Try it
Where a line of the data holds the word "Dashboard", copy that line.

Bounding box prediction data
== Segment start ==

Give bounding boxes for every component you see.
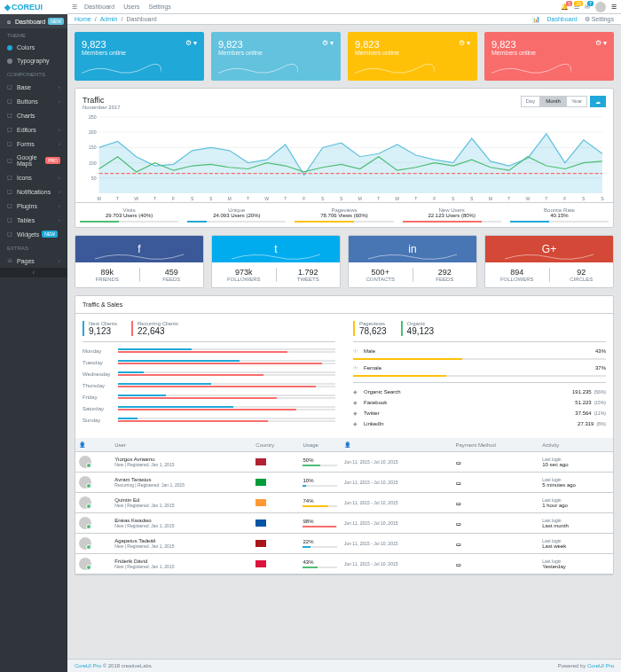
sidebar-item-base[interactable]: ◻Base‹ bbox=[0, 80, 67, 94]
topnav-settings[interactable]: Settings bbox=[149, 4, 171, 10]
range-day[interactable]: Day bbox=[521, 96, 541, 107]
svg-text:100: 100 bbox=[89, 160, 97, 166]
traffic-sub: November 2017 bbox=[83, 105, 121, 110]
stat-value: 9,823 bbox=[355, 39, 470, 50]
sidebar-item-plugins[interactable]: ◻Plugins‹ bbox=[0, 199, 67, 213]
breadcrumb-admin[interactable]: Admin bbox=[100, 16, 118, 22]
svg-text:S: S bbox=[582, 196, 586, 201]
gear-icon[interactable]: ⚙ ▾ bbox=[185, 39, 197, 47]
stat-card-0: 9,823 Members online ⚙ ▾ bbox=[75, 32, 204, 81]
user-avatar[interactable] bbox=[595, 2, 606, 12]
sidebar-item-icons[interactable]: ◻Icons‹ bbox=[0, 170, 67, 184]
svg-text:S: S bbox=[340, 196, 343, 201]
sidebar-item-editors[interactable]: ◻Editors‹ bbox=[0, 122, 67, 137]
payment-icon: ▭ bbox=[456, 501, 461, 506]
hamburger-right-icon[interactable]: ☰ bbox=[611, 4, 617, 11]
footer-left-link[interactable]: CoreUI Pro bbox=[75, 663, 101, 668]
svg-text:F: F bbox=[433, 196, 436, 201]
svg-text:S: S bbox=[191, 196, 194, 201]
social-icon: t bbox=[212, 236, 340, 262]
gear-icon[interactable]: ⚙ ▾ bbox=[595, 39, 607, 47]
sidebar-item-widgets[interactable]: ◻WidgetsNEW bbox=[0, 227, 67, 241]
envelope-icon[interactable]: ✉7 bbox=[585, 4, 590, 11]
flag-icon bbox=[255, 479, 266, 486]
sidebar-item-tables[interactable]: ◻Tables‹ bbox=[0, 213, 67, 227]
gender-row: ☉Female37% bbox=[353, 364, 606, 371]
footer-stat: Visits29.703 Users (40%) bbox=[75, 203, 183, 227]
table-header: Activity bbox=[538, 438, 613, 452]
source-row: ◈LinkedIn27.319(8%) bbox=[353, 420, 606, 426]
download-icon[interactable]: ☁ bbox=[590, 96, 606, 107]
day-row: Monday bbox=[83, 348, 335, 354]
table-header: 👤 bbox=[341, 438, 452, 452]
user-avatar-icon bbox=[79, 496, 91, 509]
brand-logo[interactable]: ◆COREUI bbox=[0, 0, 67, 14]
breadcrumb-home[interactable]: Home bbox=[75, 16, 91, 22]
nav-title-extras: EXTRAS bbox=[0, 241, 67, 254]
payment-icon: ▭ bbox=[456, 542, 461, 547]
sidebar-item-dashboard[interactable]: ⌾ Dashboard NEW bbox=[0, 14, 67, 28]
sidebar-item-pages[interactable]: ☆Pages‹ bbox=[0, 254, 67, 268]
gear-icon[interactable]: ⚙ ▾ bbox=[322, 39, 334, 47]
svg-text:W: W bbox=[525, 196, 530, 201]
flag-icon bbox=[255, 540, 266, 547]
nav-title-theme: THEME bbox=[0, 28, 67, 41]
footer-stat: Bounce Rate40.15% bbox=[506, 203, 613, 227]
social-icon: f bbox=[75, 236, 203, 262]
svg-text:S: S bbox=[209, 196, 213, 201]
svg-text:T: T bbox=[284, 196, 287, 201]
range-year[interactable]: Year bbox=[566, 96, 587, 107]
source-row: ◈Organic Search191.235(56%) bbox=[353, 388, 606, 395]
traffic-chart: 25020015010050MTWTFSSMTWTFSSMTWTFSSMTWTF… bbox=[83, 113, 606, 202]
breadcrumb-link-dashboard[interactable]: Dashboard bbox=[547, 16, 578, 23]
sidebar-item-buttons[interactable]: ◻Buttons‹ bbox=[0, 94, 67, 108]
day-row: Wednesday bbox=[83, 371, 335, 377]
svg-text:W: W bbox=[264, 196, 269, 201]
social-card-fb: f 89kFRIENDS 459FEEDS bbox=[75, 235, 204, 288]
sidebar-item-colors[interactable]: Colors bbox=[0, 41, 67, 54]
svg-text:T: T bbox=[545, 196, 547, 201]
sidebar-item-forms[interactable]: ◻Forms‹ bbox=[0, 137, 67, 151]
sidebar-item-charts[interactable]: ◻Charts bbox=[0, 108, 67, 122]
svg-text:T: T bbox=[116, 196, 119, 201]
svg-text:T: T bbox=[247, 196, 249, 201]
table-row[interactable]: Agapetus TadeášNew | Registered: Jan 1, … bbox=[75, 534, 613, 554]
users-table: 👤UserCountryUsage👤Payment MethodActivity… bbox=[75, 438, 613, 574]
svg-text:S: S bbox=[601, 196, 604, 201]
list-icon[interactable]: ☳15 bbox=[574, 4, 579, 11]
payment-icon: ▭ bbox=[456, 460, 461, 465]
gear-icon[interactable]: ⚙ ▾ bbox=[459, 39, 470, 47]
sidebar-minimizer[interactable]: ‹ bbox=[0, 268, 67, 277]
table-header: Payment Method bbox=[452, 438, 539, 452]
topnav-dashboard[interactable]: Dashboard bbox=[84, 4, 114, 10]
sidebar-item-google-maps[interactable]: ◻Google MapsPRO bbox=[0, 151, 67, 170]
svg-text:T: T bbox=[507, 196, 510, 201]
table-row[interactable]: Friderik DávidNew | Registered: Jan 1, 2… bbox=[75, 554, 613, 574]
breadcrumb-graph-icon[interactable]: 📊 bbox=[532, 16, 540, 23]
day-row: Saturday bbox=[83, 405, 335, 411]
payment-icon: ▭ bbox=[456, 562, 461, 567]
bell-icon[interactable]: 🔔5 bbox=[561, 4, 569, 11]
traffic-sales-panel: Traffic & Sales New Clients9,123Recurrin… bbox=[75, 295, 614, 575]
table-header: Usage bbox=[299, 438, 340, 452]
hamburger-icon[interactable]: ☰ bbox=[72, 4, 77, 11]
range-month[interactable]: Month bbox=[540, 96, 566, 107]
footer-right-link[interactable]: CoreUI Pro bbox=[587, 663, 614, 668]
svg-text:M: M bbox=[358, 196, 362, 201]
sidebar-item-notifications[interactable]: ◻Notifications‹ bbox=[0, 184, 67, 199]
social-icon: in bbox=[349, 236, 476, 262]
svg-text:50: 50 bbox=[91, 176, 97, 181]
topnav-users[interactable]: Users bbox=[123, 4, 139, 10]
breadcrumb-link-settings[interactable]: Settings bbox=[592, 16, 614, 22]
sidebar-item-typography[interactable]: Typography bbox=[0, 54, 67, 67]
table-row[interactable]: Yiorgos AvraamuNew | Registered: Jan 1, … bbox=[75, 452, 613, 473]
footer-stat: Unique24.093 Users (20%) bbox=[183, 203, 290, 227]
table-row[interactable]: Avram TarasiosRecurring | Registered: Ja… bbox=[75, 473, 613, 493]
table-row[interactable]: Quintin EdNew | Registered: Jan 1, 2015 … bbox=[75, 493, 613, 513]
table-row[interactable]: Enéas KwadwoNew | Registered: Jan 1, 201… bbox=[75, 513, 613, 534]
user-avatar-icon bbox=[79, 476, 91, 488]
stat-label: Members online bbox=[82, 50, 197, 56]
table-header: Country bbox=[252, 438, 299, 452]
day-row: Thursday bbox=[83, 382, 335, 388]
social-card-tw: t 973kFOLLOWERS 1.792TWEETS bbox=[211, 235, 341, 288]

== Segment end ==

Written solution
sidebar-item-dashboard[interactable]: ⌾ Dashboard NEW bbox=[0, 14, 67, 28]
breadcrumb-link-dashboard[interactable]: Dashboard bbox=[547, 16, 578, 23]
topnav-dashboard[interactable]: Dashboard bbox=[84, 4, 114, 10]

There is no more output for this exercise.